At the close of the Legislative Session, Gov. Ron DeSantis batted back concerns about possible lawsuits arising from some of the most contentious bills passed this year.
“There’s a cottage industry of lawsuits. That’s what happens when you do this,” DeSantis told reporters in the Capitol rotunda after the hankie dropped to signify the end of the 2021 Legislative Session.
No less than two days after DeSantis signed House Bill 1, a bill to create new penalties for protesters, civil rights lawyers filed a challenge arguing the law infringes on the “peaceful expression of speech.”
“The HB 1 lawsuit, I don’t think is viable. I think we’ll ultimately win that one,” DeSantis told reporters.
Democrats have called other Republican-backed bills unconstitutional, like an elections overhaul bill passed along party lines.
The Governor said Friday he will sign that bill.
“I think the election stuff we’ve done, understanding that of course there’s always going to be challenges, but I think they were really attentive to some of the pitfalls, and I think that’ll pass muster as well,” DeSantis said.

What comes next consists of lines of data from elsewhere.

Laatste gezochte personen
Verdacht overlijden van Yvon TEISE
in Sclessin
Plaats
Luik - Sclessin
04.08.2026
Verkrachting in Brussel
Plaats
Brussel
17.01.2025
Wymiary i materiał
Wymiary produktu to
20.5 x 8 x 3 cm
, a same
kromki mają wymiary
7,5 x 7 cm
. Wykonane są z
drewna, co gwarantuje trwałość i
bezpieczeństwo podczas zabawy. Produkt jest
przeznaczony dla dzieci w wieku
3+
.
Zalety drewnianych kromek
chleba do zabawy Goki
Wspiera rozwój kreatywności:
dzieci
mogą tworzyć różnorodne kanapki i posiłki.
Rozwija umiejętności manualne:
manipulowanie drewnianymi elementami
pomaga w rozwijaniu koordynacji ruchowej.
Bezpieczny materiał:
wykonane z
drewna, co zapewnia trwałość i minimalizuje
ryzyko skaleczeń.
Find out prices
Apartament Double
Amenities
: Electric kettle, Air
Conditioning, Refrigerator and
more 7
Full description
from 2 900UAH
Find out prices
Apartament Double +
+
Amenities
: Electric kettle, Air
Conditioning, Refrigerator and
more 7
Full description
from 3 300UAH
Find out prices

DeSantis said he expects a challenge to a bill passed this Session dealing with campaign finance (SB 1890) that puts a limit on contributions made to political committees sponsoring or opposing a constitutional amendment on a ballot.

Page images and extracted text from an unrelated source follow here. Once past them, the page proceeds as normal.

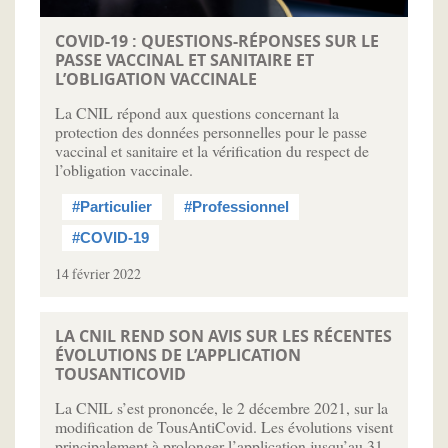
COVID-19 : QUESTIONS-RÉPONSES SUR LE
PASSE VACCINAL ET SANITAIRE ET
L’OBLIGATION VACCINALE
La CNIL répond aux questions concernant la
protection des données personnelles pour le passe
vaccinal et sanitaire et la vérification du respect de
l’obligation vaccinale.
#Particulier
#Professionnel
#COVID-19
14 février 2022
LA CNIL REND SON AVIS SUR LES RÉCENTES
ÉVOLUTIONS DE L’APPLICATION
TOUSANTICOVID
La CNIL s’est prononcée, le 2 décembre 2021, sur la
modification de TousAntiCovid. Les évolutions visent
principalement à prolonger l’application jusqu’au 31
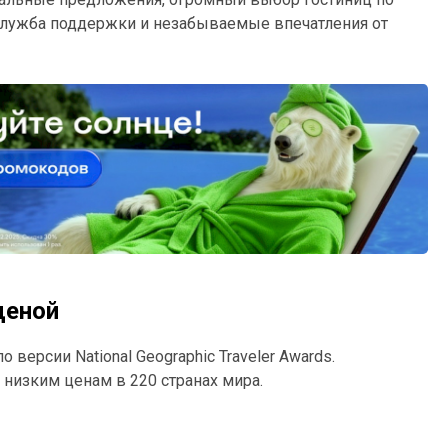
служба поддержки и незабываемые впечатления от
ценой
 версии National Geographic Traveler Awards.
 низким ценам в 220 странах мира.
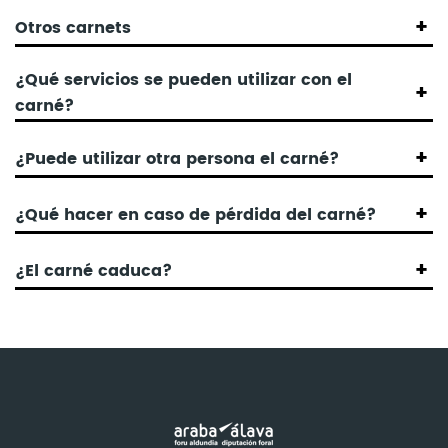
Otros carnets
¿Qué servicios se pueden utilizar con el
carné?
¿Puede utilizar otra persona el carné?
¿Qué hacer en caso de pérdida del carné?
¿El carné caduca?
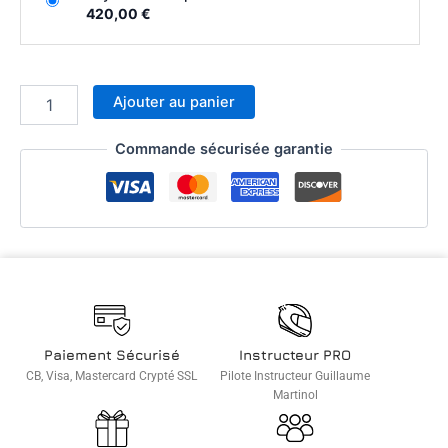
420,00 €
Ajouter au panier
Commande sécurisée garantie
Paiement Sécurisé
Instructeur PRO
CB, Visa, Mastercard Crypté SSL
Pilote Instructeur Guillaume
Martinol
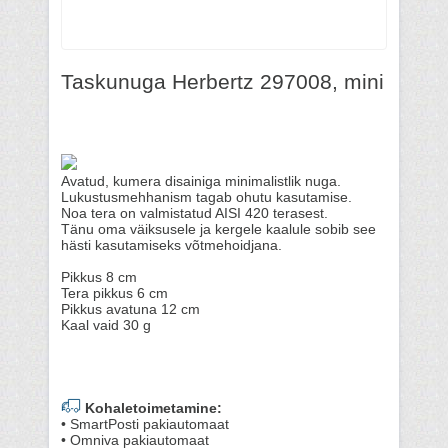
Taskunuga Herbertz 297008, mini
Avatud, kumera disainiga minimalistlik nuga.
Lukustusmehhanism tagab ohutu kasutamise.
Noa tera on valmistatud AISI 420 terasest.
Tänu oma väiksusele ja kergele kaalule sobib see
hästi kasutamiseks võtmehoidjana.
Pikkus 8 cm
Tera pikkus 6 cm
Pikkus avatuna 12 cm
Kaal vaid 30 g
Kohaletoimetamine:
• SmartPosti pakiautomaat
• Omniva pakiautomaat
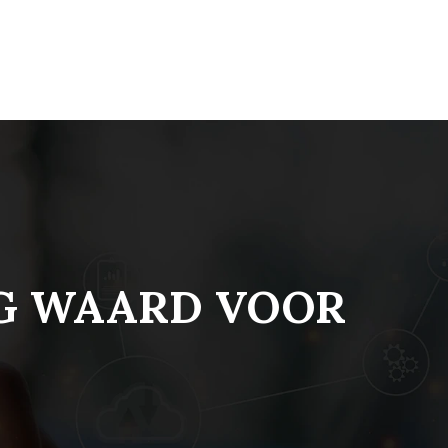
NG WAARD VOOR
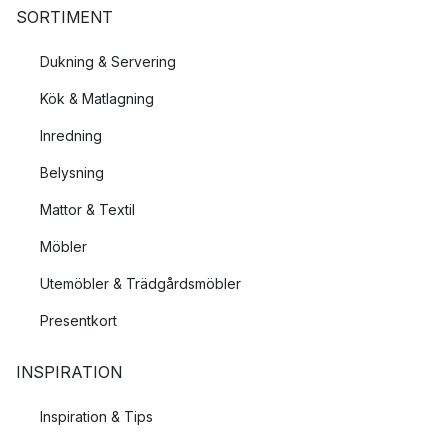
SORTIMENT
Dukning & Servering
Kök & Matlagning
Inredning
Belysning
Mattor & Textil
Möbler
Utemöbler & Trädgårdsmöbler
Presentkort
INSPIRATION
Inspiration & Tips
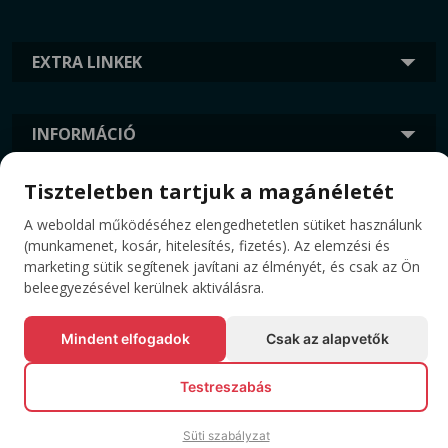
EXTRA LINKEK
INFORMÁCIÓ
Tiszteletben tartjuk a magánéletét
CÍMKÉK
A weboldal működéséhez elengedhetetlen sütiket használunk
(munkamenet, kosár, hitelesítés, fizetés). Az elemzési és
marketing sütik segítenek javítani az élményét, és csak az Ön
beleegyezésével kerülnek aktiválásra.
Mindent elfogadok
Csak az alapvetők
Testreszabás
© Minden jog fenntartva EVENTBOOK SRL.
Süti szabályzat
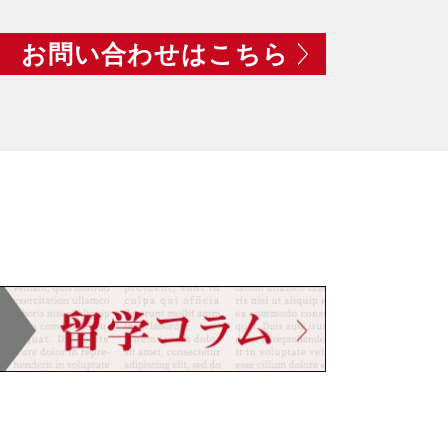
お問い合わせはこちら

“I think it strikes a good balance because you do have the ability to speak, but we also want it to be more of a grassroot thing,” DeSantis said.
But in response to a question from a reporter asking about the transgender athlete ban, DeSantis would not discuss the constitutionality of the ban.
But a similar law has played out in another state. A ban on transgender athletes passed by the Idaho Legislature is similar to the one Florida passed this Session. The ban in Idaho was blocked by a federal court. A lawsuit challenging the legality is underway.
Florida’s bill, provided DeSantis makes good on his promise to sign it, would block transgender girls and women from competing on girls’ and women’s sports teams. After the original bill stalled in the Senate, a somewhat watered down version passed when lawmakers added it as an amendment to an unrelate bill dealing with charter schools — a move that enraged critics.